I haven't managed to play with fabric and thread very much in the last few weeks, but Christmas preparations in our house are well on track. The house has had its Christmas clean (the boring bit),the Christmas biscuits are made (that's more fun), and the Christmas tree and decorations are up (and that's the best bit by far!)
My first Christmas out of Australia was when I was 22. It was spent with my husband's parents and brothers in Denmark, and what a life changing experience that was! It wasn't only the ice and snow, but the food and the decorations were all so different. The Danish red and white flag lends itself so well to the Christmas theme, and hundreds of tiny Danish flags on strings decorate the Christmas trees. The other decorations were carefully crafted and many were hand embroidered. At least half a dozen different types of Christmas biscuits were made in each home, and served with hot spiced wine for supper, or with coffee at afternoon tea time. Back in Australia, we took our favourites from each of our Christmas traditions, and made Christmas a special family celebration. On Christmas Day, we have the cold meats - ham, roast pork and chicken, and salads that I grew up with. This year, instead of the cold prawns that we usually have, we'll do some extra spicy prawns on the barbecue for our new daughter-in-law who was born in the Philippines and just loves her chili hit! So a new tradition may be born.
For dessert, we have the Danish Ris a l'Amande - a cold vanilla-flavoured rice pudding mixed with whipped cream and chopped almonds, served with a hot cherry sauce, that is much better suited to the Australian heat than the heavy British-style Christmas Pudding that I had never really liked anyway. And instead of fruit cake, I make as many of the Danish Christmas biscuits as I can get done in the weeks before Christmas. This year, we've had a wonderfully cool lead up to Christmas, so I've done lots of baking. The tins are bursting with Brunkager, Pebernodder, Aeggeblommekager, Kanelstjerner and my version of Rutebiler.
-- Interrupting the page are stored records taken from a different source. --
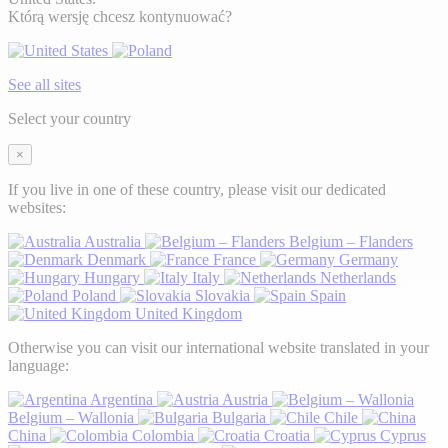
Którą wersję chcesz kontynuować?
See all sites
Select your country
×
If you live in one of these country, please visit our dedicated
websites:
Australia
Belgium – Flanders
Denmark
France
Germany
Hungary
Italy
Netherlands
Poland
Slovakia
Spain
United Kingdom
Otherwise you can visit our international website translated in your
language:
Argentina
Austria
Belgium – Wallonia
Bulgaria
Chile
China
Colombia
Croatia
Cyprus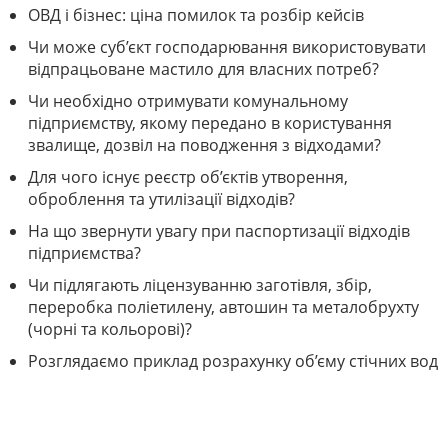
ОВД і бізнес: ціна помилок та розбір кейсів
Чи може суб’єкт господарювання використовувати
відпрацьоване мастило для власних потреб?
Чи необхідно отримувати комунальному
підприємству, якому передано в користування
звалище, дозвіл на поводження з відходами?
Для чого існує реєстр об’єктів утворення,
оброблення та утилізації відходів?
На що звернути увагу при паспортизації відходів
підприємства?
Чи підлягають ліцензуванню заготівля, збір,
переробка поліетилену, автошин та металобрухту
(чорні та кольорові)?
Розглядаємо приклад розрахунку об’єму стічних вод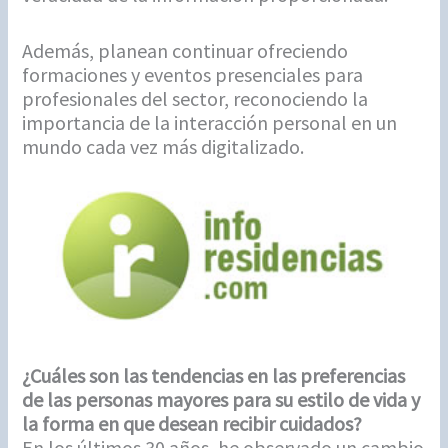
Además, planean continuar ofreciendo
formaciones y eventos presenciales para
profesionales del sector, reconociendo la
importancia de la interacción personal en un
mundo cada vez más digitalizado.
¿Cuáles son las tendencias en las preferencias
de las personas mayores para su estilo de vida y
la forma en que desean recibir cuidados?
En los últimos 30 años, he observado un cambio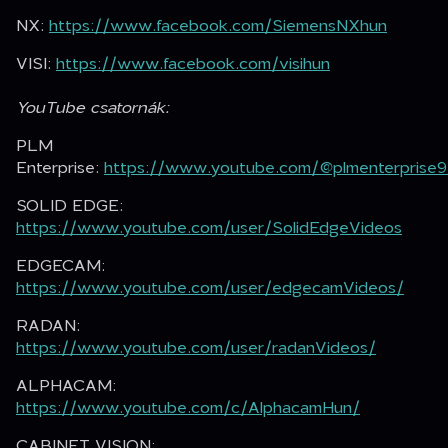
NX:
https://www.facebook.com/SiemensNXhun
VISI:
https://www.facebook.com/visihun
YouTube csatornák:
PLM
Enterprise:
https://www.youtube.com/@plmenterprise
SOLID EDGE:
https://www.youtube.com/user/SolidEdgeVideos
EDGECAM:
https://www.youtube.com/user/edgecamVideos/
RADAN:
https://www.youtube.com/user/radanVideos/
ALPHACAM:
https://www.youtube.com/c/AlphacamHun/
CABINET VISION: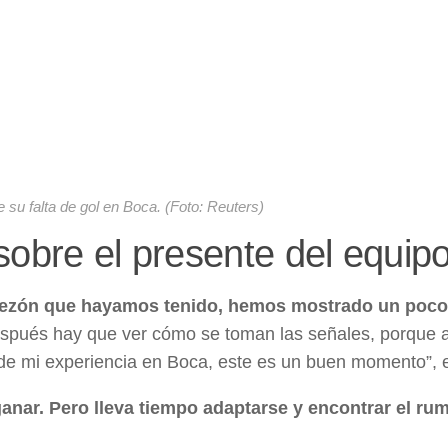
 su falta de gol en Boca. (Foto: Reuters)
sobre el presente del equip
opezón que hayamos tenido, hemos mostrado un poc
spués hay que ver cómo se toman las señales, porque 
e mi experiencia en Boca, este es un buen momento”, e
anar. Pero lleva tiempo adaptarse y encontrar el ru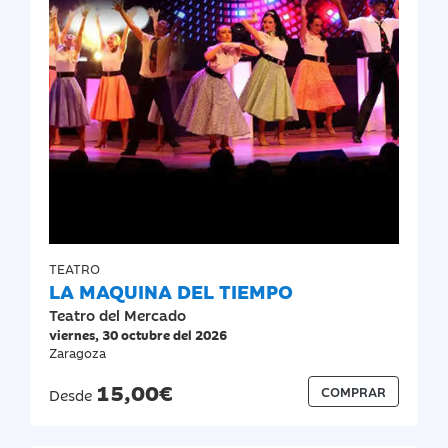
TEATRO
LA MAQUINA DEL TIEMPO
Teatro del Mercado
viernes, 30 octubre del 2026
Zaragoza
15,00€
COMPRAR
Desde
I love decorating the tree, because it's so full of memories. The little cross-stitched 'pillows' that my Mum made 30 years ago, using patterns from a Danish cross-stitch book that she'd found, still look as fresh as the day she gave them to me as a surprise. Then there's the tiny knitted angels that my mother-in-law made and posted from Denmark all those years ago, and the angels that I have embroidered. Of course, the strings of flags that we bought in Denmark add the finishing touch, and even though it's a plastic tree, because we can't get anything like the real thing here, and we can't light those candles, it still looks pretty special to us.